Chapter 3 MR-BRT

3.1 Prepare simulated data

library(dplyr)
library(mrbrt002, lib.loc = path_to_r_version4_packages)

set.seed(1)
k_studies <- 10
n_per_study <- 5
# k_studies <- 40
# n_per_study <- 40
tau_1 <- 4
sigma_1 <- 1
tau_2 <- 0.6
sigma_2 <- 0.2

df_sim_study <- data.frame(study_id = as.factor(1:k_studies)) %>%
  mutate(
    study_effect1 = rnorm(n = k_studies, mean = 0, sd = tau_1),
    study_effect2 = rnorm(n = k_studies, mean = 0, sd = tau_2)
    # study_colors = brewer.pal(n = k_studies, "Spectral")
  )

df_sim1 <- do.call("rbind", lapply(1:nrow(df_sim_study), function(i) {
  df_sim_study[rep(i, n_per_study), ] })) %>%
  mutate(
    x1 = runif(n = nrow(.), min = 0, max = 10),
    y1 = 0.9*x1 + study_effect1 + rnorm(nrow(.), mean = 0, sd = sigma_1),
    y1_se = sigma_1,
    y2_true = 2 * sin(0.43*x1-2.9),
    y2 = y2_true - min(y2_true) + study_effect2 + rnorm(nrow(.), mean = 0, sd = sigma_2),
    y2_se = sigma_2,
    is_outlier = FALSE) %>%
  arrange(x1)

df_sim2 <- df_sim1 %>%
  rbind(., .[(nrow(.)-7):(nrow(.)-4), ] %>% mutate(y1=y1-18, y2=y2-4, is_outlier = TRUE))

# function for plotting uncertainty intervals
add_ui <- function(dat, x_var, lo_var, hi_var, color = "darkblue", opacity = 0.2) {
  polygon(
    x = c(dat[, x_var], rev(dat[, x_var])),
    y = c(dat[, lo_var], rev(dat[, hi_var])),
    col = adjustcolor(col = color, alpha.f = opacity), border = FALSE
  )
}



3.2 Fitting a standard mixed effects model

dat1 <- MRData()
dat1$load_df(
  data = df_sim1,  col_obs = "y1", col_obs_se = "y1_se",
  col_covs = list("x1"), col_study_id = "study_id" )

mod1 <- MRBRT(
  data = dat1,
  cov_models = list(
    LinearCovModel("intercept", use_re = TRUE),
    LinearCovModel("x1") ) )

mod1$fit_model(inner_print_level = 5L, inner_max_iter = 1000L)

df_pred1 <- data.frame(x1 = seq(0, 10, by = 0.1))

dat_pred1 <- MRData()

dat_pred1$load_df(
  data = df_pred1, 
  col_covs=list('x1')
)

To save a model object, use the py_save_object() function.
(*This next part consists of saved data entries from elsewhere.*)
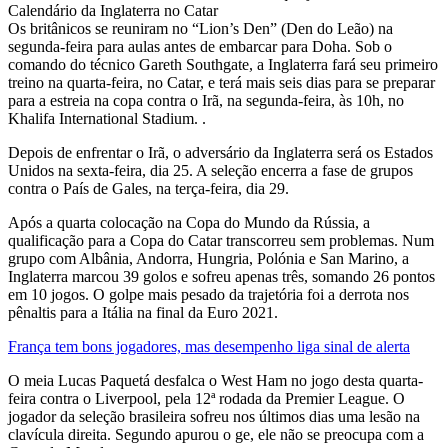
Calendário da Inglaterra no Catar
Os britânicos se reuniram no “Lion’s Den” (Den do Leão) na
segunda-feira para aulas antes de embarcar para Doha. Sob o
comando do técnico Gareth Southgate, a Inglaterra fará seu primeiro
treino na quarta-feira, no Catar, e terá mais seis dias para se preparar
para a estreia na copa contra o Irã, na segunda-feira, às 10h, no
Khalifa International Stadium. .
Depois de enfrentar o Irã, o adversário da Inglaterra será os Estados
Unidos na sexta-feira, dia 25. A seleção encerra a fase de grupos
contra o País de Gales, na terça-feira, dia 29.
Após a quarta colocação na Copa do Mundo da Rússia, a
qualificação para a Copa do Catar transcorreu sem problemas. Num
grupo com Albânia, Andorra, Hungria, Polónia e San Marino, a
Inglaterra marcou 39 golos e sofreu apenas três, somando 26 pontos
em 10 jogos. O golpe mais pesado da trajetória foi a derrota nos
pênaltis para a Itália na final da Euro 2021.
França tem bons jogadores, mas desempenho liga sinal de alerta
O meia Lucas Paquetá desfalca o West Ham no jogo desta quarta-
feira contra o Liverpool, pela 12ª rodada da Premier League. O
jogador da seleção brasileira sofreu nos últimos dias uma lesão na
clavícula direita. Segundo apurou o ge, ele não se preocupa com a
To load a saved model object, use py_load_object.

# py_save_object(object = mod1, filename = file.path(path_to_misc_outputs, "mod1.pkl"), pickle = "dill")
# mod1 <- py_load_object(filename = file.path(path_to_misc_outputs, "mod1.pkl"), pickle = "dill")


3.2.1 – Point prediction only

If you don’t need uncertainty estimates, this option is the fastest.
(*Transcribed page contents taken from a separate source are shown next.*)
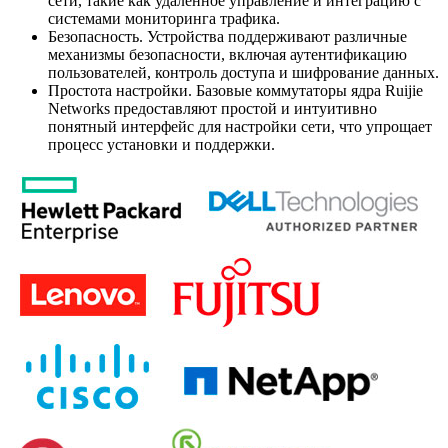
сети, такие как удаленное управление и интеграцию с
системами мониторинга трафика.
Безопасность. Устройства поддерживают различные
механизмы безопасности, включая аутентификацию
пользователей, контроль доступа и шифрование данных.
Простота настройки. Базовые коммутаторы ядра Ruijie
Networks предоставляют простой и интуитивно
понятный интерфейс для настройки сети, что упрощает
процесс установки и поддержки.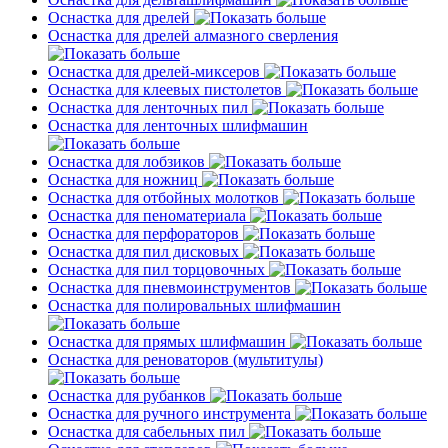
Оснастка для дрелей
Оснастка для дрелей алмазного сверления
Оснастка для дрелей-миксеров
Оснастка для клеевых пистолетов
Оснастка для ленточных пил
Оснастка для ленточных шлифмашин
Оснастка для лобзиков
Оснастка для ножниц
Оснастка для отбойных молотков
Оснастка для пеноматериала
Оснастка для перфораторов
Оснастка для пил дисковых
Оснастка для пил торцовочных
Оснастка для пневмоинструментов
Оснастка для полировальных шлифмашин
Оснастка для прямых шлифмашин
Оснастка для реноваторов (мультитулы)
Оснастка для рубанков
Оснастка для ручного инструмента
Оснастка для сабельных пил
df_pred1$pred0 <- mod1$predict(data = dat_pred1)
with(df_sim1, plot(x1, y1))
with(df_pred1, lines(x1, pred0))

### – Uncertainty from fixed effects only (using asymptotic statistics) {#section1_2}

If we can assume that the posterior distributions of the parameters are Gaussian (i.e. no hard constraints specified in the model), we can obtain samples from the fixed effects using a fast algorithm.

n_samples1 <- 1000L

samples1 <- core$other_sampling$sample_simple_lme_beta(
  sample_size = n_samples1, 
  model = mod1
)

draws1 <- mod1$create_draws(
  data = dat_pred1,
  beta_samples = samples1,
  gamma_samples = matrix(rep(0, n_samples1), ncol = 1),
  random_study = FALSE )

df_pred1$pred1 <- mod1$predict(data = dat_pred1)
df_pred1$pred1_lo <- apply(draws1, 1, function(x) quantile(x, 0.025))
df_pred1$pred1_hi <- apply(draws1, 1, function(x) quantile(x, 0.975))
with(df_sim1, plot(x1, y1))
with(df_pred1, lines(x1, pred1))
add_ui(df_pred1, "x1", "pred1_lo", "pred1_hi")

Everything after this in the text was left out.